**TASK REQUIREMENTS**
The lines from the top of the data down to the line with "Los casinos y las formas" should be repeated exactly, both ends included.

--- EXERCISE MATERIAL ---

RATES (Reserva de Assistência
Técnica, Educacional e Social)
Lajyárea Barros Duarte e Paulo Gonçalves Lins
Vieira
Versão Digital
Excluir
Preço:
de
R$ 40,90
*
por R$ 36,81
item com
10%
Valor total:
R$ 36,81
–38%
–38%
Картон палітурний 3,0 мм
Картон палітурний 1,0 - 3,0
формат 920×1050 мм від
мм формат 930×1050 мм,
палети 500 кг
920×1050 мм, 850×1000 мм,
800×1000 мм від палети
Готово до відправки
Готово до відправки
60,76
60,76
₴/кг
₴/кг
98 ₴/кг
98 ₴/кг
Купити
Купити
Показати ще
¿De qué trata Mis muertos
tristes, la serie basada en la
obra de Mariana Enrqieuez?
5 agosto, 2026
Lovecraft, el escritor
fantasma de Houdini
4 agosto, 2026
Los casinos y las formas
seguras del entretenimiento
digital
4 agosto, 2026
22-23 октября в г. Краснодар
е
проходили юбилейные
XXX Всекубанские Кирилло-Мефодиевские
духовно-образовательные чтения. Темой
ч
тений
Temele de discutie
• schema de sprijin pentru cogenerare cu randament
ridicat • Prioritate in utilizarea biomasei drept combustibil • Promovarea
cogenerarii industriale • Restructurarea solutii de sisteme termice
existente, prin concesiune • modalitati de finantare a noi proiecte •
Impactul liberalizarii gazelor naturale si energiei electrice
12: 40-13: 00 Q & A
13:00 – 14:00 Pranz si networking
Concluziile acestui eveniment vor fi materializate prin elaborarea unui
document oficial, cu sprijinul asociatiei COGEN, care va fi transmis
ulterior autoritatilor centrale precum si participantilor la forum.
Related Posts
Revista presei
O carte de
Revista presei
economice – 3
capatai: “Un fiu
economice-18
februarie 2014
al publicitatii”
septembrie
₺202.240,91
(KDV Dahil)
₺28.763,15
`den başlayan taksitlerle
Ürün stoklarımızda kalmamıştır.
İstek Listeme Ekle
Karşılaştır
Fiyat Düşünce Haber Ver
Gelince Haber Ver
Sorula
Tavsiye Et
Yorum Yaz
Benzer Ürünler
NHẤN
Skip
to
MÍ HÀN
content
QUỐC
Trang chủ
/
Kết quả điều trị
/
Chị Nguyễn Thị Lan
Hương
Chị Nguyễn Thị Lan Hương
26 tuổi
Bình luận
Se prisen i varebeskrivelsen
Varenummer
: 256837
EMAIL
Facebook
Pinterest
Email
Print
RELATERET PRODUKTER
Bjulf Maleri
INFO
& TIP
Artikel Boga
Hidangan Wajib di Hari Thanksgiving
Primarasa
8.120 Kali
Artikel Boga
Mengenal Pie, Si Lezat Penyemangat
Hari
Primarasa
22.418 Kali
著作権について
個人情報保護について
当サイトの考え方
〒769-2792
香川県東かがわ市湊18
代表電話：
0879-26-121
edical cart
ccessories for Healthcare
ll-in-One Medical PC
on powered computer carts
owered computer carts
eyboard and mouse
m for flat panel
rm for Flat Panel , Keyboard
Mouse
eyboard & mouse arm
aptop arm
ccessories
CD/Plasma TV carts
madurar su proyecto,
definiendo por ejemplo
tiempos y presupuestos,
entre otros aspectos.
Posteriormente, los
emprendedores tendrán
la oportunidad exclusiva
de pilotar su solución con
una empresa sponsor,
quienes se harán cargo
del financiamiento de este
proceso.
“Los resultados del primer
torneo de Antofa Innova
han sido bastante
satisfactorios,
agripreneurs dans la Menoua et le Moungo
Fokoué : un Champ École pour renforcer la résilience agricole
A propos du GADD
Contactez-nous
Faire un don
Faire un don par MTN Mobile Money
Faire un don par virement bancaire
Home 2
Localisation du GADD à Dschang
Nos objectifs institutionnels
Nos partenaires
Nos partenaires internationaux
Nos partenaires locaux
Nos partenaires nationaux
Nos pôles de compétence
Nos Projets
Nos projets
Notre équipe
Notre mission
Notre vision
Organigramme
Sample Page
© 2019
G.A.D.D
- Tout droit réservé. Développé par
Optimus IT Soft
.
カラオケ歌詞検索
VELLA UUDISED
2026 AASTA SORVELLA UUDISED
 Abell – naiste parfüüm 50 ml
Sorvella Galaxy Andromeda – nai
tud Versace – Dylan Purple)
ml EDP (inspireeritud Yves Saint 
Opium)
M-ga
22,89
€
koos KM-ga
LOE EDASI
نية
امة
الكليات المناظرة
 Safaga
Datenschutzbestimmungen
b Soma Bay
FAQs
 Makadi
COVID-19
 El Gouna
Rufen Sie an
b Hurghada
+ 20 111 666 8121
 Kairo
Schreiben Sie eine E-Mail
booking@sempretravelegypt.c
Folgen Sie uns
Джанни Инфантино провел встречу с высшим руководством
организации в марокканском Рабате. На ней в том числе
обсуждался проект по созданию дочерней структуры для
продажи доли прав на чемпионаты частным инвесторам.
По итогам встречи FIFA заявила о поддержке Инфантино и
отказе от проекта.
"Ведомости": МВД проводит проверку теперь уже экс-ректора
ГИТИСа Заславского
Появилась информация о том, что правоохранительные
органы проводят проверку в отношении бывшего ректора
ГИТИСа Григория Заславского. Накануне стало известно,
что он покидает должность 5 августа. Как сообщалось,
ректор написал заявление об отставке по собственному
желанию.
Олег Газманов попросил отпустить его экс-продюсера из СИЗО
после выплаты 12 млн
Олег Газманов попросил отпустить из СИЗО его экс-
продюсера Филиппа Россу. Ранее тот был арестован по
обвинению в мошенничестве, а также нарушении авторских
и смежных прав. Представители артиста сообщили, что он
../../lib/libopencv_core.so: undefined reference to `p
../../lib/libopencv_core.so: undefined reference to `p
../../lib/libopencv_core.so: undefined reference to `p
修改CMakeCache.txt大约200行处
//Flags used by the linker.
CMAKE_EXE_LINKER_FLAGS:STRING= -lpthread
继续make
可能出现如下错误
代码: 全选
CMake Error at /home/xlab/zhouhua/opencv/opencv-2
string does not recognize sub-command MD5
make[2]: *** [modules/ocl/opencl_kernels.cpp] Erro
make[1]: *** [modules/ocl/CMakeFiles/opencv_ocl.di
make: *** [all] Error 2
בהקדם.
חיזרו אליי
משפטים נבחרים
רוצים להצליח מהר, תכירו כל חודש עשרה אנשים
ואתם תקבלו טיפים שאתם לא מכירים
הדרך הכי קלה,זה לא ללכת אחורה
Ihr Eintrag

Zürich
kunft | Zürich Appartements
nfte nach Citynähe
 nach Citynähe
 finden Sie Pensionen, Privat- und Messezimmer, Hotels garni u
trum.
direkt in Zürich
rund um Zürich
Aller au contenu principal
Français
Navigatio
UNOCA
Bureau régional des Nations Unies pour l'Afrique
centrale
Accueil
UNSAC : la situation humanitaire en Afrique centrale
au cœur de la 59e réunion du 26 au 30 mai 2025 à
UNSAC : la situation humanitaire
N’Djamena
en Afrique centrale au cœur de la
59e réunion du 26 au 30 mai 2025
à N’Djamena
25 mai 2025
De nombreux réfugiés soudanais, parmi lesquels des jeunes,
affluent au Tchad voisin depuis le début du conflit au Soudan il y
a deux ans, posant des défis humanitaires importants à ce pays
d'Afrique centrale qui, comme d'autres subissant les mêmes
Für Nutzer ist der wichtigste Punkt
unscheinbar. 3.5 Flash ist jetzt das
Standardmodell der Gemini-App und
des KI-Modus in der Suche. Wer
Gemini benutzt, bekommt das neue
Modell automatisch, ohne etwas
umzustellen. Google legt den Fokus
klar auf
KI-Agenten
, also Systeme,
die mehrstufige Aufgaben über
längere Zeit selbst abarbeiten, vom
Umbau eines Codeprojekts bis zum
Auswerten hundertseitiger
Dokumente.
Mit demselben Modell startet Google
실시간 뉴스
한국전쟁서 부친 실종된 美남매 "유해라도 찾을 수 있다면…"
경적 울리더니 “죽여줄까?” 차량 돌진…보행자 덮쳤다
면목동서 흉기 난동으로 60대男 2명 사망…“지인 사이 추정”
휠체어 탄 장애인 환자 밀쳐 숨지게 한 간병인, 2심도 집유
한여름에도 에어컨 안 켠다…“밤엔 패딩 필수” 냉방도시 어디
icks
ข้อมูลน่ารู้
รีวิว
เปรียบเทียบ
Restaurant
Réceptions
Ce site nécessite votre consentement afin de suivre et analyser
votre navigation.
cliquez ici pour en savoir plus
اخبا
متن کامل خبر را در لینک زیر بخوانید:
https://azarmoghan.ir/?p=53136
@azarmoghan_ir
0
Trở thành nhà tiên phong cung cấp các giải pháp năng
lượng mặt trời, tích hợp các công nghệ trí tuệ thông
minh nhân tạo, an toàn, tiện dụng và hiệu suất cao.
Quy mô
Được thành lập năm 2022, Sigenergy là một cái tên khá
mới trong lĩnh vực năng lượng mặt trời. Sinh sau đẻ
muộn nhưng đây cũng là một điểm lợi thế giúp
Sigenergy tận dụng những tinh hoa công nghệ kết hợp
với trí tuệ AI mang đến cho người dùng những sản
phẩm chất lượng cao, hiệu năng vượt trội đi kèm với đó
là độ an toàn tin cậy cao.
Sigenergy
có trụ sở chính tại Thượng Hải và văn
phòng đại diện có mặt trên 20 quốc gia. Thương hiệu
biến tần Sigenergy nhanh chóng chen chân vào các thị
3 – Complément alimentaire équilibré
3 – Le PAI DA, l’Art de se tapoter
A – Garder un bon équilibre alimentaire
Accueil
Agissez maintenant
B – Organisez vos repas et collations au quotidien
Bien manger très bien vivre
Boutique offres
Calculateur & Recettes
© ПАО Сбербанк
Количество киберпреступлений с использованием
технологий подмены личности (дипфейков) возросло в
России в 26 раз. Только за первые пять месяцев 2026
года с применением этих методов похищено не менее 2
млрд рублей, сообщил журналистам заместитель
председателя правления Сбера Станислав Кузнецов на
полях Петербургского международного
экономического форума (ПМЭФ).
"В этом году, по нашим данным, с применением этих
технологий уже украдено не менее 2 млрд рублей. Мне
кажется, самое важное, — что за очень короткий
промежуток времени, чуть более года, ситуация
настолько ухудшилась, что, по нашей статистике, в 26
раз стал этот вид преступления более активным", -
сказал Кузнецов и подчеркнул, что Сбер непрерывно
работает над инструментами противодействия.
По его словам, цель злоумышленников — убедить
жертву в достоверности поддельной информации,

---

**RESPONSE BOX**
RATES (Reserva de Assistência
Técnica, Educacional e Social)
Lajyárea Barros Duarte e Paulo Gonçalves Lins
Vieira
Versão Digital
Excluir
Preço:
de
R$ 40,90
*
por R$ 36,81
item com
10%
Valor total:
R$ 36,81
–38%
–38%
Картон палітурний 3,0 мм
Картон палітурний 1,0 - 3,0
формат 920×1050 мм від
мм формат 930×1050 мм,
палети 500 кг
920×1050 мм, 850×1000 мм,
800×1000 мм від палети
Готово до відправки
Готово до відправки
60,76
60,76
₴/кг
₴/кг
98 ₴/кг
98 ₴/кг
Купити
Купити
Показати ще
¿De qué trata Mis muertos
tristes, la serie basada en la
obra de Mariana Enrqieuez?
5 agosto, 2026
Lovecraft, el escritor
fantasma de Houdini
4 agosto, 2026
Los casinos y las formas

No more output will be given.